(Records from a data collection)
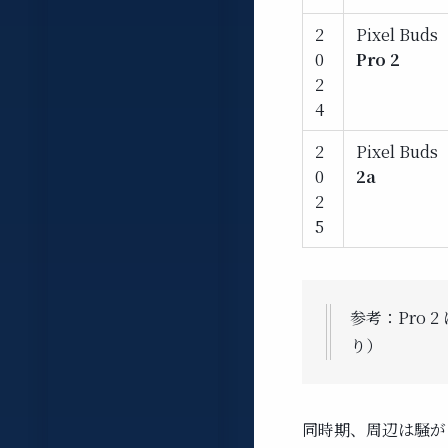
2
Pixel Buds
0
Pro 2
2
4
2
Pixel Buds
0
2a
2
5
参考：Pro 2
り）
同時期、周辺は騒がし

▸ YOUR INSTRUCTIONS
A word-for-word repetition of the data above, without pictures, is the expected answer.

▸ ANSWER SPACE
2
Pixel Buds
0
Pro 2
2
4
2
Pixel Buds
0
2a
2
5
参考：Pro 2
り）
同時期、周辺は騒がし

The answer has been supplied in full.